13. Ram Chandra Ram Nag Ram Rice & Oil Mills Ltd. v. Howrah Oil Mills Ltd., (AIR 1958 Cal 620) explains as to how an arbitration agreement is brought into existence. It says that in order to constitute an agreement in writing within the meaning of Section 2(a) it is not necessary that the agreement should be signed by both the parties. All that is necessary is that the parties should accept the terms of the agreement. The acceptance may be in writing or by conduct or by oral agreement.
14. This authority may not help Mr. Hagroo because the point canvassed before the Calcutta High Court was entirely of a different nature.
15. To the same effect is M/s. Ram Lal Jagan Nath v. Punjab State, (AIR 1966 Punj 436) (FB). Section 2(a) of Arbitration Act defines arbitration agreement. It has dealt with construction and form of arbitration
agreement. It is held that no particular form is needed for constituting an arbitration agreement. Intention of parties to submit to arbitration and treatment of the decision as final is essential. If the parties had desired and intended that the dispute be referred to arbitrator for its decision and they would undertake to abide by the said decision, arbitration clause would at once come into existence. Nothing new is laid down by this authority. On the plain reading of Section 2(a) it is to be inferred that there has got to be an agreement in writing which would indicate that parties had intended to refer the differences, if any, to the decision of the arbitrators. So the intention of the parties to refer the matter to arbitration is one of the essential ingredients of the arbitration agreement. In the present case that intention cannot be inferred merely because something is required to be interpreted by an authority named in the memorandum on which Mr. Hagroo seeks to rely.

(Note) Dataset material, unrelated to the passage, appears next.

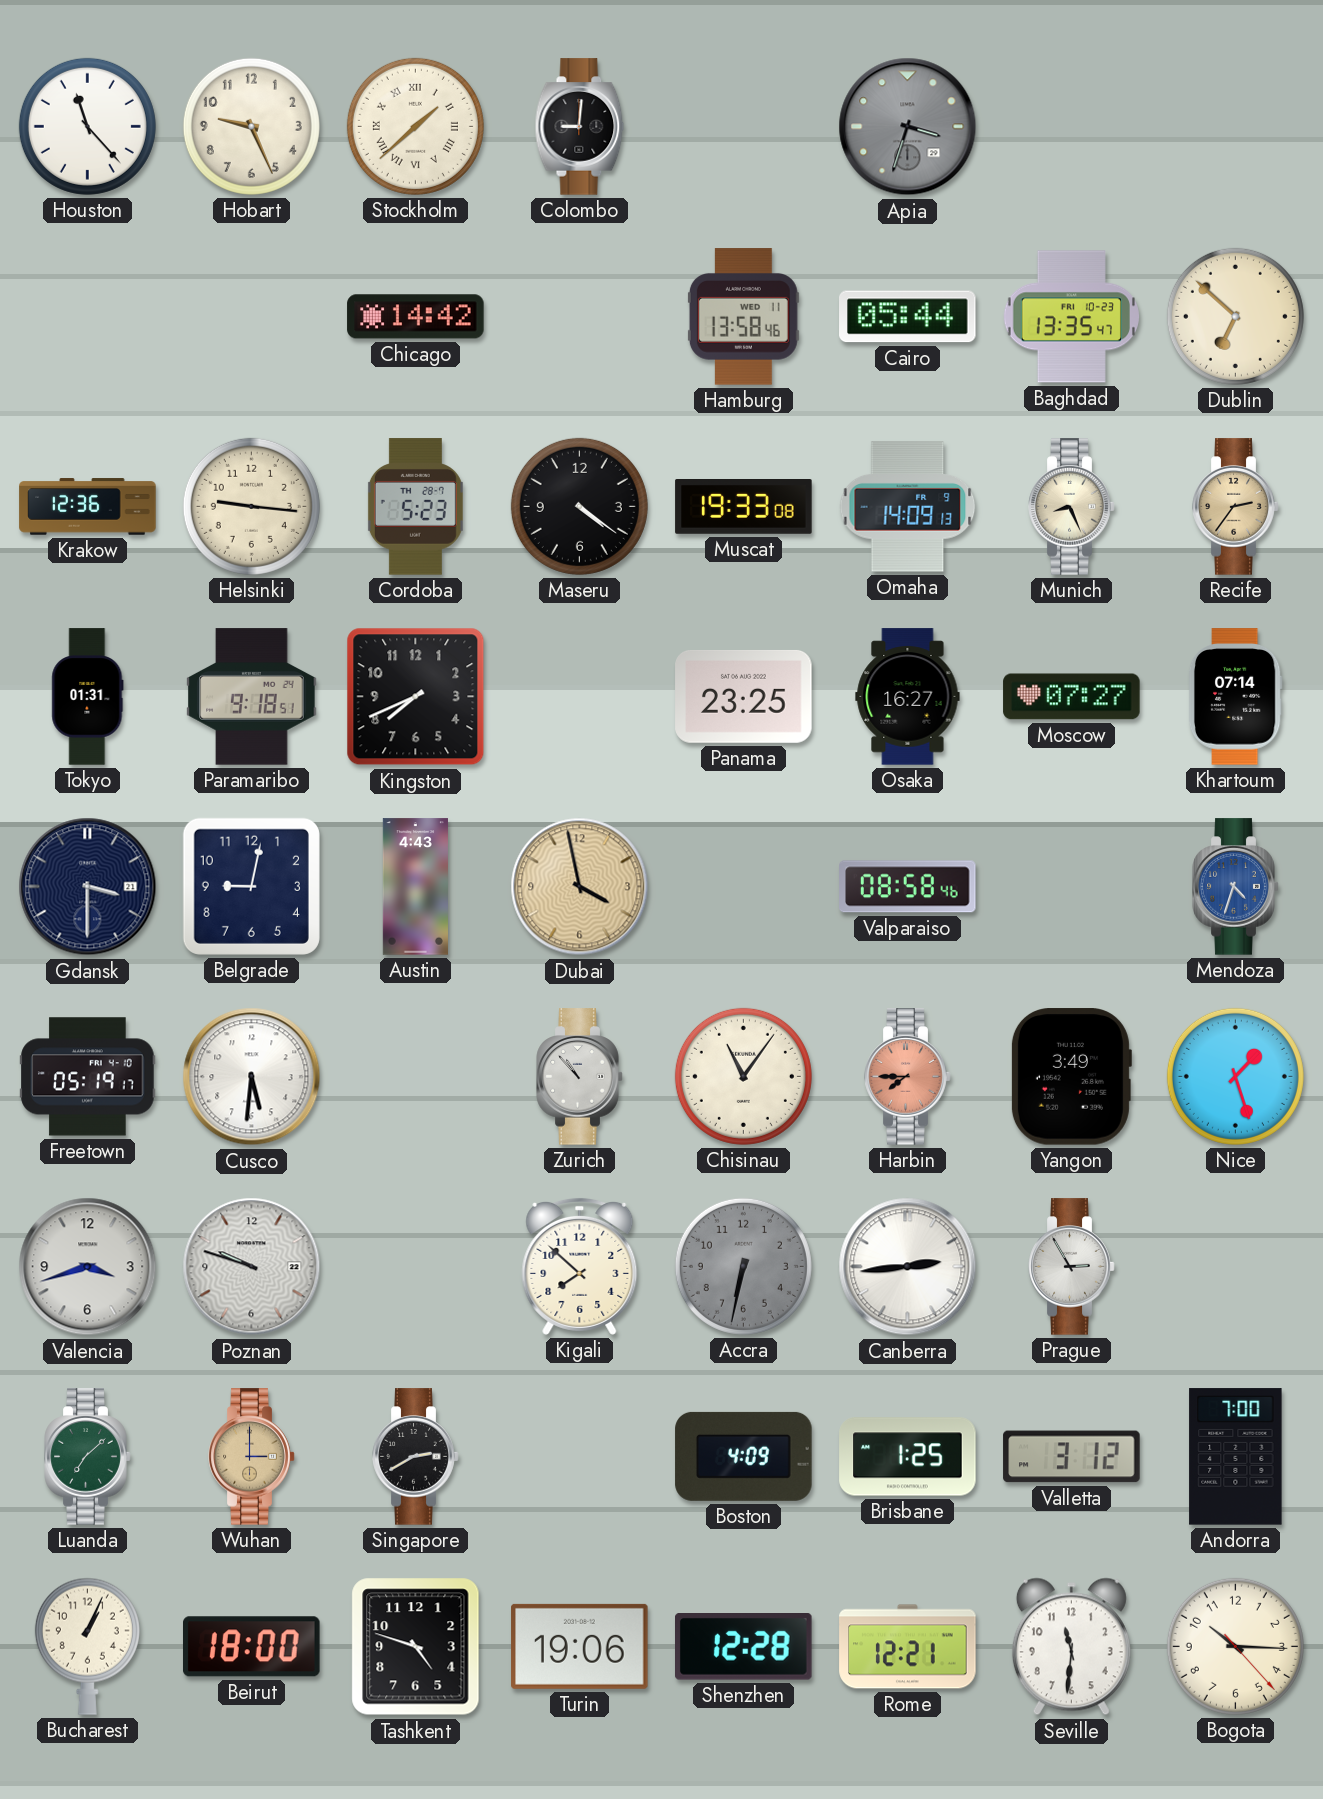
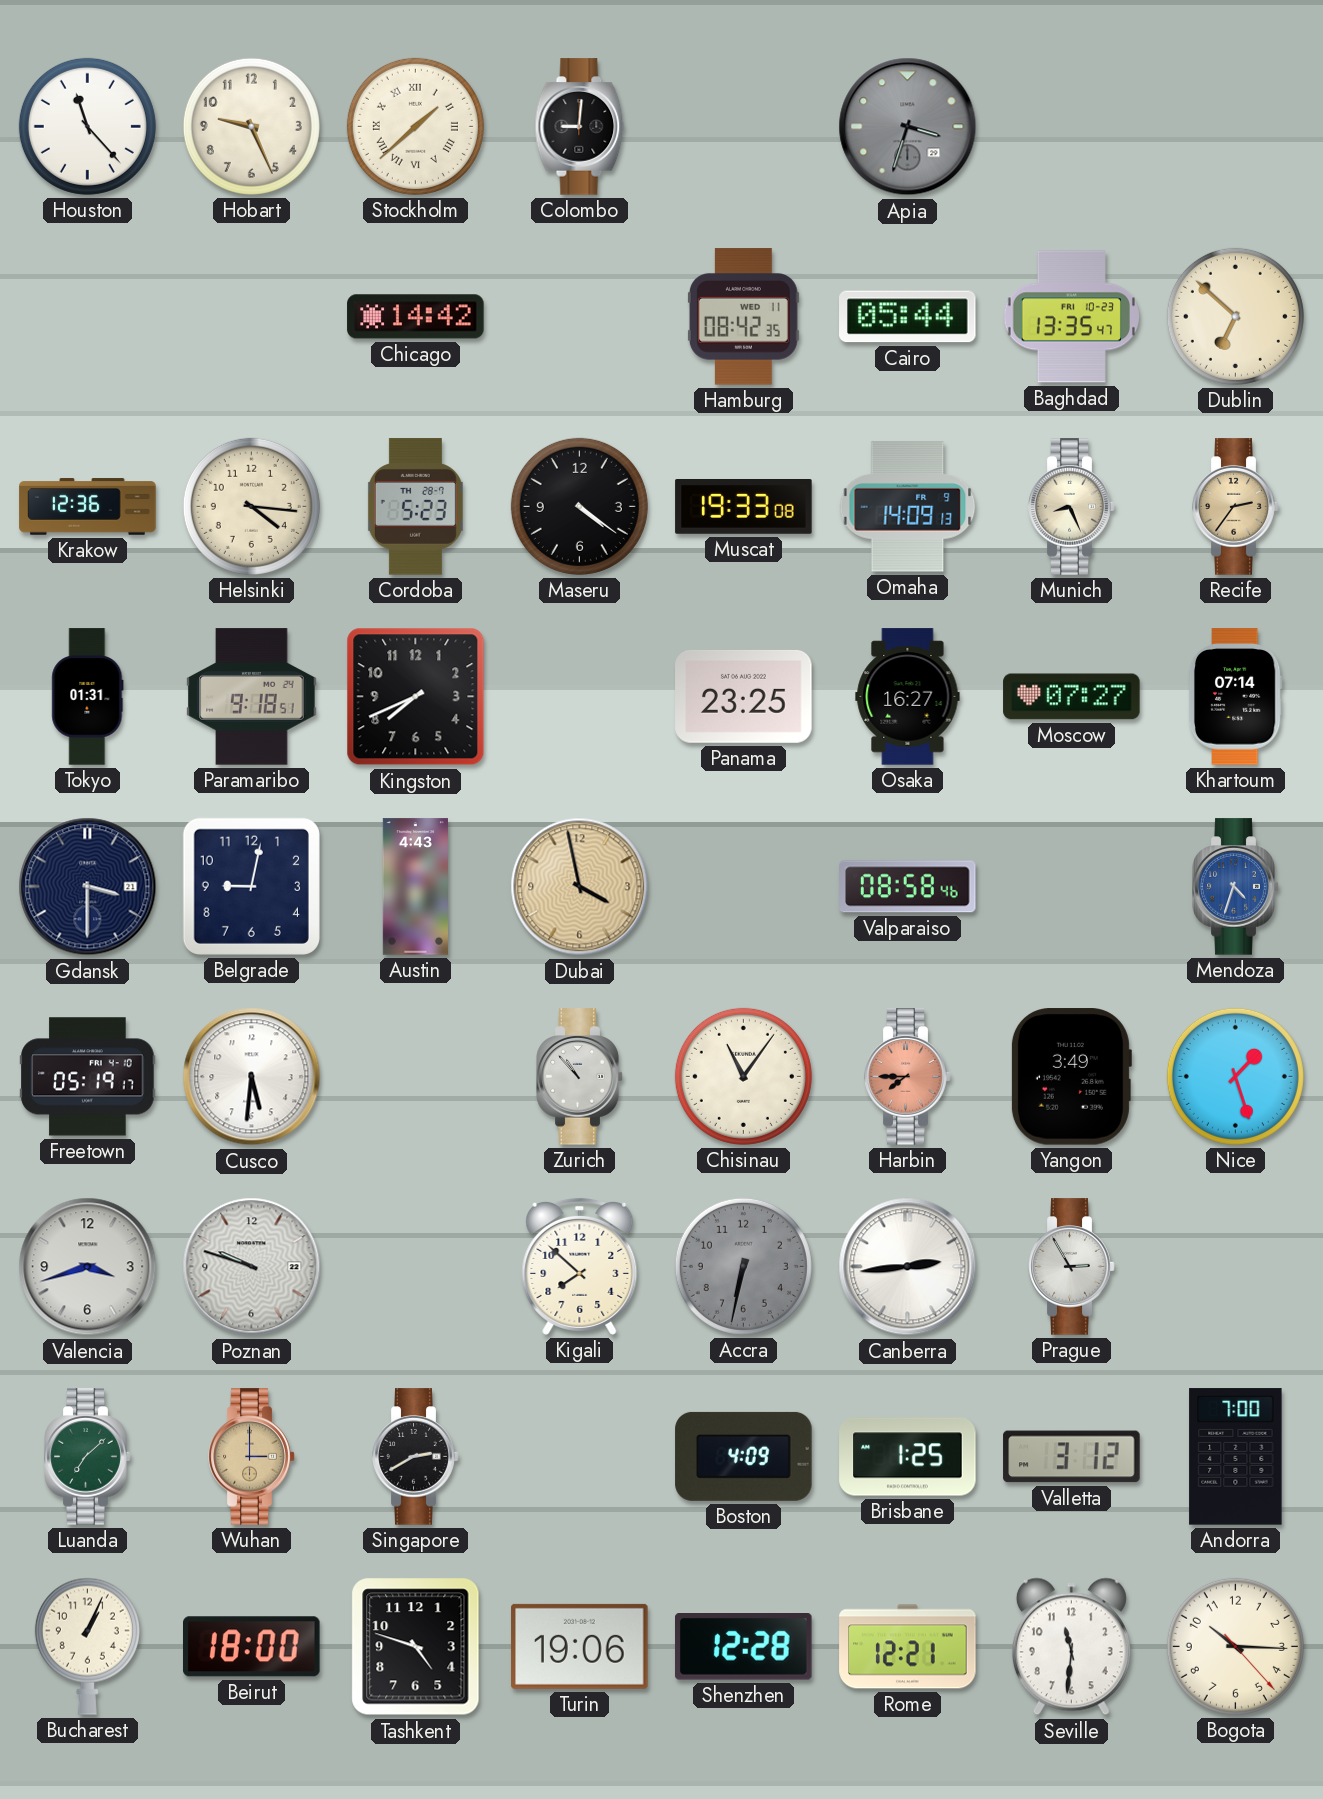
Hamburg: 13:58 -> 08:42
Helsinki: 9:16 -> 4:16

16. State of Maharashtra v. M/s. Rajeet Construction, (AIR 1986 Bom 76) is also an authority to the effect that where the parties had understood a particular clause as an arbitration clause and the contractor invoked the clause against the Govt. and the Govt., submitted to the jurisdiction of the arbitrator, thereafter the parties cannot resile from the position they had once taken. This authority has a different import. It pre-supposes the existence of the arbitration clause and submissions by the parties to the jurisdiction of the arbitrator and thereafter it lays down that the parties cannot resile from that position.
17. In the present case as already stated there is no arbitration clause nor have the parties intended to refer any dispute to arbitration. Therefore, this authority will have no application.
18. Finance Centre v. Ram Parkash, (AIR 1977 NOC 269 (J & K) : 1977 Kash LJ 218) also deals with the form of arbitration agreement. It need not be in any particular form. The only requirement of a valid agreement is that the same should be in writing and should be in accordance with Section 2(a) of the Arbitration Act.
19. This authority also is not of any help to Mr. Hagroo because no arbitration agreement is in existence between the parties nor is the term ‘interpretation’ used in the memorandum on which reliance is placed by Mr. Hagroo to be confused with the arbitration. The two terms are distinct and the arbitration agreement cannot be said to have come into existence merely because some authority has to give interpretation of clauses of memorandum.
20. The law placed before me by Mr. Hagroo is of general nature. He has not been able to convince me that the memorandum is an arbitration agreement. It cannot be an arbitration agreement because it has none of the attributes of the arbitration agreement. Nor has he been able to show as to how an application under Section 33 and Section 20 of the Arbitration Act in a composite form would be maintainable.
21. For the reasons stated above this petition has no merit and must be rejected. I. therefore, dismiss the petition. However, in the peculior circumstances of the case, parties are left to bear their own costs.